To See in the Dark: Palestine and Visual Activism Since October 7

Regular price $ 19.95

by Nicholas Mirzoeff

Pluto Press

1/20/2025, paperback

SKU: 9780745351155

 

How social media shaped the new global intifada

To see Palestine is to see the world. Since October 7th 2023, the forces of racial capitalism and settler colonialism have become all too visible in Israel's genocidal war on Gaza.

In To See In the Dark, Nicholas Mirzoeff explores how images, and especially video, viewed outside Palestine enabled a dramatic switch in public opinion, leading to a global uprising against the genocide.

In this groundbreaking analysis, he connects the personal and the political through his own anti-Zionist Jewishness and its histories of violence.
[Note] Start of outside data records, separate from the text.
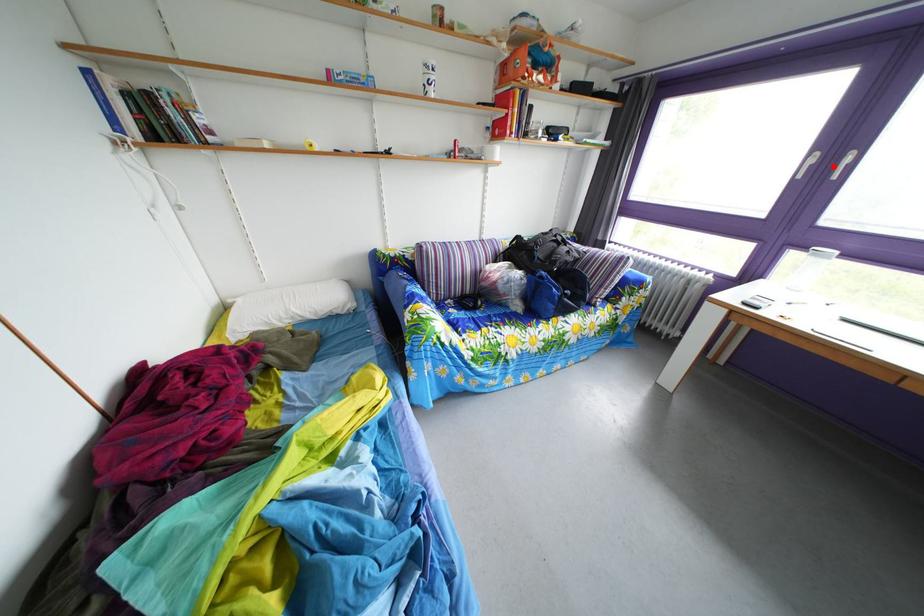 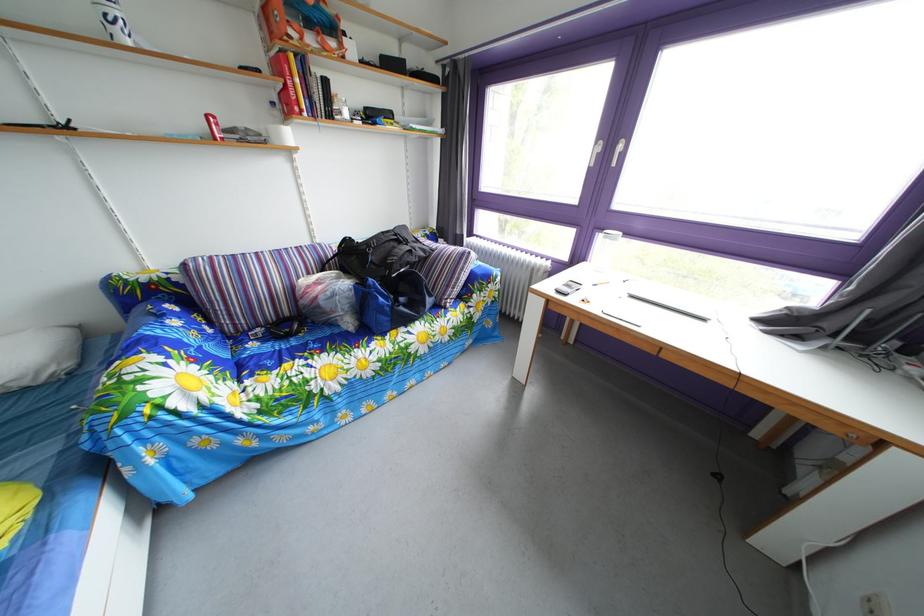 Question: I am providing you with two images of the same scene from different viewpoints. A red point is shown in image1. For the corresponding object point in image2, is it positioned nearer or farther from the camera?

Choices:
 (A) Nearer
 (B) Farther

Answer: (A) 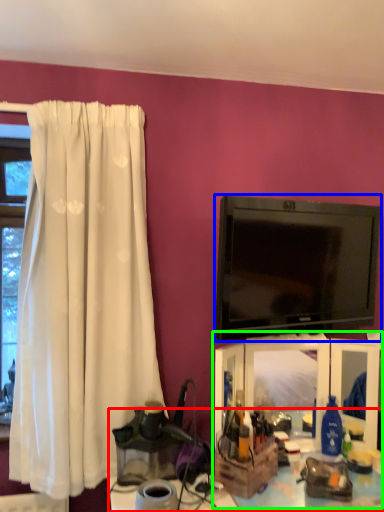 Question: Which is nearer to the table (highlighted by a red box)? television (highlighted by a blue box) or entertainment center (highlighted by a green box).

Choices:
 (A) television
 (B) entertainment center

Answer: (B) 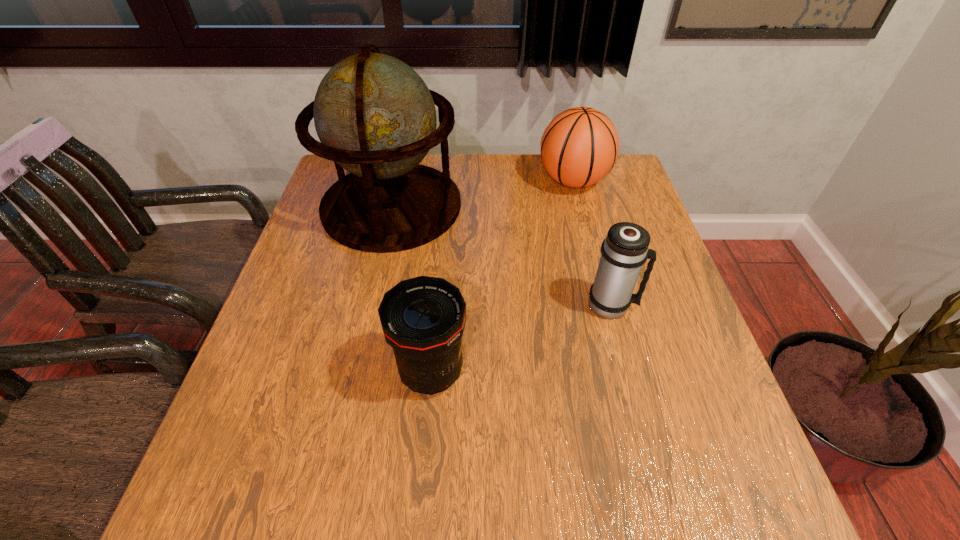 The image size is (960, 540). In order to click on free space in the image that satisfies the following two spatial constraints: 1. on the front-facing side of the tallest object; 2. on the left side of the telephoto lens in this screenshot , I will do `click(354, 372)`.

Where is `free region that satisfies the following two spatial constraints: 1. on the back side of the basketball; 2. on the left side of the nearest object`? The height and width of the screenshot is (540, 960). free region that satisfies the following two spatial constraints: 1. on the back side of the basketball; 2. on the left side of the nearest object is located at coordinates (448, 180).

You are a GUI agent. You are given a task and a screenshot of the screen. Output one action in this format:
    pyautogui.click(x=<x>, y=<y>)
    Task: Click on the free spot that satisfies the following two spatial constraints: 1. on the front-facing side of the telephoto lens; 2. on the right side of the globe
    Image resolution: width=960 pixels, height=540 pixels.
    Given the screenshot: What is the action you would take?
    pyautogui.click(x=354, y=372)

Identify the location of vacant space that satisfies the following two spatial constraints: 1. on the front-facing side of the tallest object; 2. on the right side of the nearest object. (354, 372). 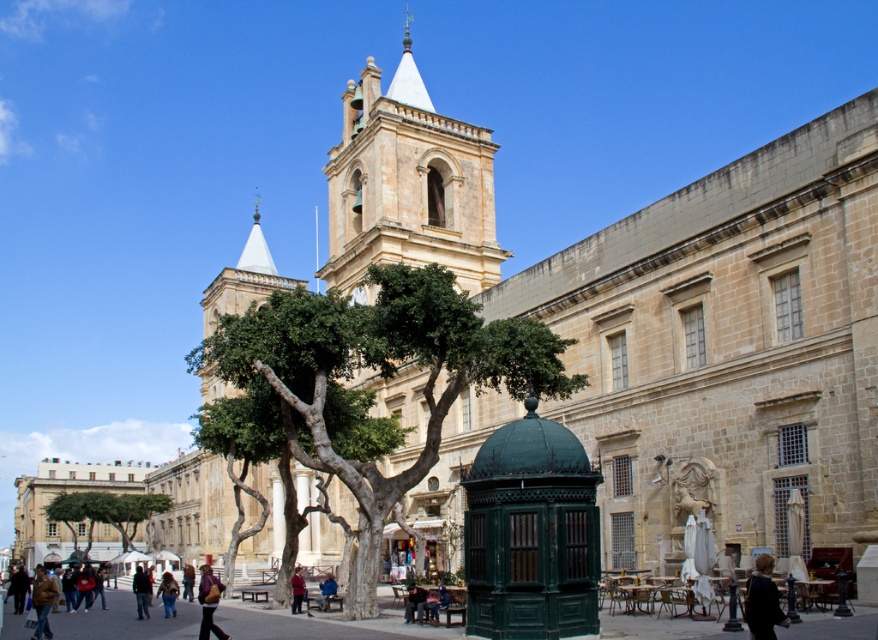 Question: Does light beige stone tower at center have a greater width compared to green leafy tree at lower left?

Choices:
 (A) no
 (B) yes

Answer: (B)

Question: Is dark blue jacket at lower right wider than brown leather jacket at lower left?

Choices:
 (A) no
 (B) yes

Answer: (A)

Question: Which of the following is the farthest from the observer?

Choices:
 (A) (141, 618)
 (B) (299, 577)
 (C) (41, 582)

Answer: (B)

Question: Does dark brown leather jacket at lower left appear under red sweater at center?

Choices:
 (A) no
 (B) yes

Answer: (B)

Question: Which object is closer to the camera taking this photo?

Choices:
 (A) leather jacket at lower center
 (B) brown leather jacket at lower left
 (C) blue fabric jacket at lower center
 (D) denim jacket at lower left

Answer: (A)

Question: Which point appears farthest from the camera in this image?

Choices:
 (A) (250, 346)
 (B) (357, 156)

Answer: (B) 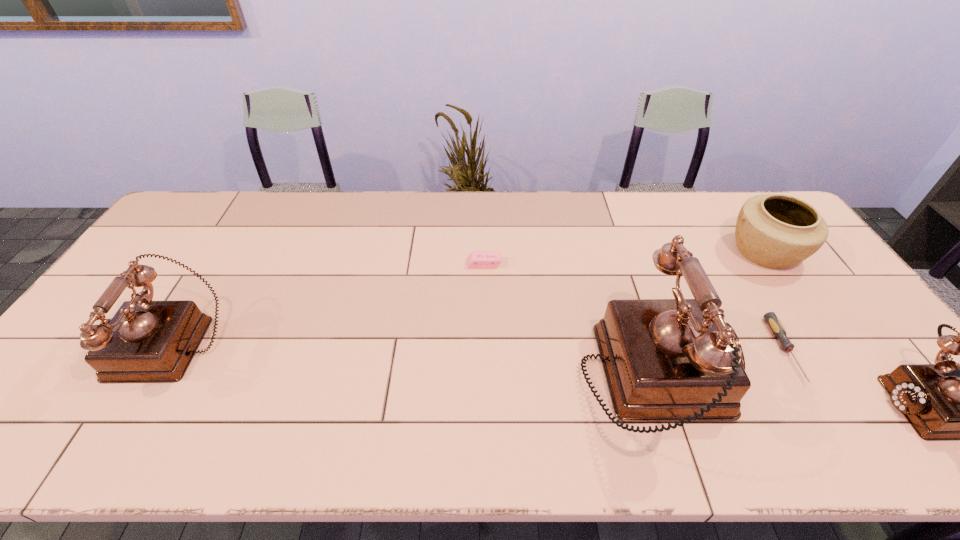 To make them evenly spaced by inserting another telephone among them, please locate a free space for this new telephone. Please provide its 2D coordinates. Your answer should be formatted as a tuple, i.e. [(x, y)], where the tuple contains the x and y coordinates of a point satisfying the conditions above.

[(404, 360)]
The result is a new collective and anti-colonial way of seeing, intersecting online and embodied experience.

Reviews:

"If ever we ever needed a contemporary rejoinder to John Berger's Ways of Seeing, this is the book. Timely and clearly written, To See in the Dark is a manifesto to solidarity, a foraging, salvaging and a way to unset alongside the opaque lives of Palestinians, who struggle under organized, genocidal state violence. Through engaging visual works of Palestinian and other artists, Mirzoeff leads us past the "colonial visual screen" and over the rubble, to see new solidarities that arise from associating with the oppressed by dissociating with systems of oppression whose surveillance, checkpoints, prisons, and drones appear in the "white sight" of genocide." - Stephen Sheehi, co-author of Psychoanalysis Under Occupation: Practicing Resistance in Palestine

"Mirzoeff sharply urges us to divest from a mere spectatorship to a genocide, and insists that we see in relation, in solidarity and as an anti-colonial collective. To See in the Dark is to settle for no less than to see Palestine free." - Simone Browne, author of Dark Matters: On the Surveillance of Blackness

"Mirzoeff deftly dissects the violent abstractions that are characteristic of the drone's remote-controlled gaze, arguing incisively for a return to ways of seeing that are grounded in solidarity and resistance." - Candice Breitz, artist

About the Author:

Nicholas Mirzoeff is a pioneering figure in the field of visual culture and has written extensively on Jewishness and Palestine. His books include How To See The World, and The Right to Look. He has written for the Guardian and The Nation.